* [TASK TO CARRY OUT] Every entry below, from first to last, should be copied exactly.

* [DATA]
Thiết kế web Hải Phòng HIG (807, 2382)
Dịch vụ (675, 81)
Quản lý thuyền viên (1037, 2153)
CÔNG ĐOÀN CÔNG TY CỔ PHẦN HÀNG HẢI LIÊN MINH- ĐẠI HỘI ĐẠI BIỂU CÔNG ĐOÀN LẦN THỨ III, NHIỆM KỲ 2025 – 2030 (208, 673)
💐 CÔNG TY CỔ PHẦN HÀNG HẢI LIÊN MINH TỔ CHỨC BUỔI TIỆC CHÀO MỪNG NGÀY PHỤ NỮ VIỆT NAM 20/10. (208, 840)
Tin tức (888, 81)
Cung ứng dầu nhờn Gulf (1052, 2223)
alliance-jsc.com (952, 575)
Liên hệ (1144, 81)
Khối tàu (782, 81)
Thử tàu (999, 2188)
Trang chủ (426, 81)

* [ANSWER TO THE EXERCISE]
Thiết kế web Hải Phòng HIG (807, 2382)
Dịch vụ (675, 81)
Quản lý thuyền viên (1037, 2153)
CÔNG ĐOÀN CÔNG TY CỔ PHẦN HÀNG HẢI LIÊN MINH- ĐẠI HỘI ĐẠI BIỂU CÔNG ĐOÀN LẦN THỨ III, NHIỆM KỲ 2025 – 2030 (208, 673)
💐 CÔNG TY CỔ PHẦN HÀNG HẢI LIÊN MINH TỔ CHỨC BUỔI TIỆC CHÀO MỪNG NGÀY PHỤ NỮ VIỆT NAM 20/10. (208, 840)
Tin tức (888, 81)
Cung ứng dầu nhờn Gulf (1052, 2223)
alliance-jsc.com (952, 575)
Liên hệ (1144, 81)
Khối tàu (782, 81)
Thử tàu (999, 2188)
Trang chủ (426, 81)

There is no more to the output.